## [Exercise prompt]
Copy out exactly the stretch of the listing below that begins at the line containing "QU’EST-CE QU’EASYCOOKING ?" and ends at the line containing "livraison, sur l’utilisation", and copy nothing outside it.

## [Data provided]
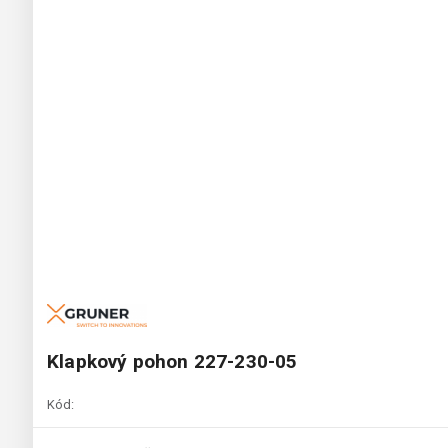
Klapkový pohon 227-230-05
Kód:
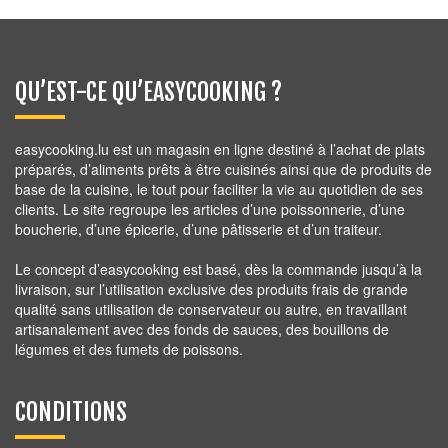
27,60
€
QU’EST-CE QU’EASYCOOKING ?
easycooking.lu est un magasin en ligne destiné à l’achat de plats
préparés, d’aliments prêts à être cuisinés ainsi que de produits de
base de la cuisine, le tout pour faciliter la vie au quotidien de ses
clients. Le site regroupe les articles d’une poissonnerie, d’une
boucherie, d’une épicerie, d’une pâtisserie et d’un traiteur.
Le concept d’easycooking est basé, dès la commande jusqu’à la
livraison, sur l’utilisation exclusive des produits frais de grande
qualité sans utilisation de conservateur ou autre, en travaillant
artisanalement avec des fonds de sauces, des bouillons de
légumes et des fumets de poissons.
CONDITIONS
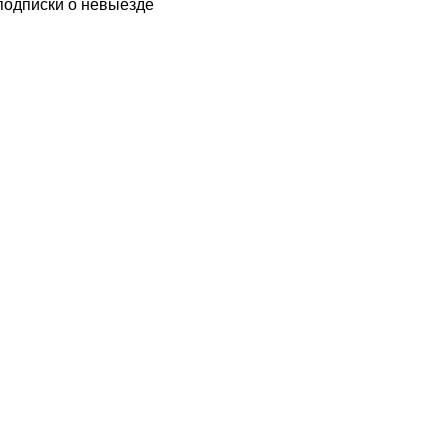
подписки о невыезде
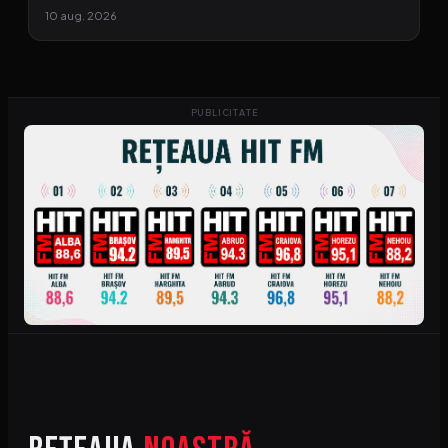
10 aug. 2026
PUBLICITATE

## [Answer below]
QU’EST-CE QU’EASYCOOKING ?
easycooking.lu est un magasin en ligne destiné à l’achat de plats
préparés, d’aliments prêts à être cuisinés ainsi que de produits de
base de la cuisine, le tout pour faciliter la vie au quotidien de ses
clients. Le site regroupe les articles d’une poissonnerie, d’une
boucherie, d’une épicerie, d’une pâtisserie et d’un traiteur.
Le concept d’easycooking est basé, dès la commande jusqu’à la
livraison, sur l’utilisation exclusive des produits frais de grande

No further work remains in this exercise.